### MATERIAL PROVIDED:
======

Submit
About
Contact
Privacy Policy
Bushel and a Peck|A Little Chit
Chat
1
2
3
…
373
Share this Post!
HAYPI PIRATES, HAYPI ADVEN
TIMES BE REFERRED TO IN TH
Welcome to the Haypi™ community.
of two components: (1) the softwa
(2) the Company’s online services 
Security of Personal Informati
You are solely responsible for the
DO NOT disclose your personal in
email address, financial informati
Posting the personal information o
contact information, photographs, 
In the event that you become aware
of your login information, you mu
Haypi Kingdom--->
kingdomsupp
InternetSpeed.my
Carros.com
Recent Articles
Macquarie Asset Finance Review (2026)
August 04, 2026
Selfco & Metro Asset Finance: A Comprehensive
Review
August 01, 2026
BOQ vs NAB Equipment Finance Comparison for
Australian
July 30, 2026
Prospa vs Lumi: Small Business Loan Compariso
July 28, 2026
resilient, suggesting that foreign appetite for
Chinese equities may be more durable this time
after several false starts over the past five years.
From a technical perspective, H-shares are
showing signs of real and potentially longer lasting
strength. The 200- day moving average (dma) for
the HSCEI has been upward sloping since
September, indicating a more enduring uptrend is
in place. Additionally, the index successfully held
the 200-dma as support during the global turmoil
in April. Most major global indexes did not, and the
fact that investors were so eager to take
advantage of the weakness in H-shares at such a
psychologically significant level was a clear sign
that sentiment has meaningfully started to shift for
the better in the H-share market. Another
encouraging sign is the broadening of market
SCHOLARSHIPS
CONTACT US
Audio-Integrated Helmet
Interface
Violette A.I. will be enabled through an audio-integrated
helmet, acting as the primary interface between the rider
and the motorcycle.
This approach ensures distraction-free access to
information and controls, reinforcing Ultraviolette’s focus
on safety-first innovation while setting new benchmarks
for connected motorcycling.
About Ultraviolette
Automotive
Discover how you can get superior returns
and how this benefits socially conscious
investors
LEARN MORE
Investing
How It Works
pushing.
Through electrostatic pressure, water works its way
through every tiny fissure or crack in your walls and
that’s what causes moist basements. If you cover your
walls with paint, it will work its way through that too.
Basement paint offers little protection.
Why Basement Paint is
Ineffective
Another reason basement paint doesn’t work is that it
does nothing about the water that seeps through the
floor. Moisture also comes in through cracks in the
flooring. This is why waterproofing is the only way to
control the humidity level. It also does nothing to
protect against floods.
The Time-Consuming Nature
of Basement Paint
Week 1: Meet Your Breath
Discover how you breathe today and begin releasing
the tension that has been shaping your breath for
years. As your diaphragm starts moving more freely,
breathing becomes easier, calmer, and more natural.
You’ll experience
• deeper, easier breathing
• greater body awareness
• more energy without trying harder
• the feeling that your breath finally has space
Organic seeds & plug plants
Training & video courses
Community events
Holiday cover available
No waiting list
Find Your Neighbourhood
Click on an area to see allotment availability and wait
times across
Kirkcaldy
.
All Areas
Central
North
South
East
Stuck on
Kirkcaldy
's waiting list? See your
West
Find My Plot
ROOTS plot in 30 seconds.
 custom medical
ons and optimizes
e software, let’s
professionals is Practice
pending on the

======

### TASK DESCRIPTION:
Quote the data above from the line containing "protect against floods." to the line containing "Find Your Neighbourhood", inclusive, and stop.

### YOUR SOLUTION:
protect against floods.
The Time-Consuming Nature
of Basement Paint
Week 1: Meet Your Breath
Discover how you breathe today and begin releasing
the tension that has been shaping your breath for
years. As your diaphragm starts moving more freely,
breathing becomes easier, calmer, and more natural.
You’ll experience
• deeper, easier breathing
• greater body awareness
• more energy without trying harder
• the feeling that your breath finally has space
Organic seeds & plug plants
Training & video courses
Community events
Holiday cover available
No waiting list
Find Your Neighbourhood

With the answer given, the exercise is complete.